One Litigation tool available to defence counsel faced with a Statement of claim is the motion to strike. Just like any tool, this tool is applied if the circumstances dictate. In some cases it won’t help, in others it will be a useful tool. It should be applied with care to avoid unnecessary costs, expenses and delay.
One common avenue for launching motions to strike is under Rule 21 of the Ontario Rules of Civil Procedure. The principles to be applied when considering a motion under Rule 21 have been well considered in previous decisions, including by the Supreme Court of Canada in Hunt v. Carey Canada Inc. as well as by the Superior Court of Justice in Dylex Ltd. (Trustee of ) v. Anderson.
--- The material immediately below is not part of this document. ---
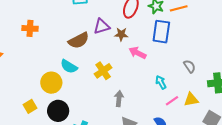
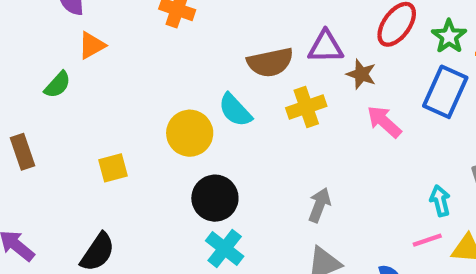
yellow cross: (103, 71) -> (306, 107), moved
cyan arrow: (161, 82) -> (440, 201), moved
yellow square: (30, 106) -> (113, 168), moved
black circle: (58, 111) -> (215, 198), moved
In the latter case, Justice Lederman summarized the principles to be applied on Rule 21 motions as follows:
- The statement of claim should not be struck out unless it is “plain and obvious” that the claim discloses no reasonable cause of action;
- The allegations in the statement of claim are to be taken as true or capable of being proven unless they are patently ridiculous or incapable of proof;
- The statement of claim is to be read generously with due allowance for drafting deficiencies; and
- The court should not at this stage of the proceedings dispose of matters of law that are not fully settled in the jurisprudence.
There will be some claims that are capable of being struck or axed by this litigation tool. In other cases, this tool will serve no useful purpose.*
William Poulos, Barrister
* This blog is for general information only and is not legal advice. For legal advice, a lawyer should be consulted.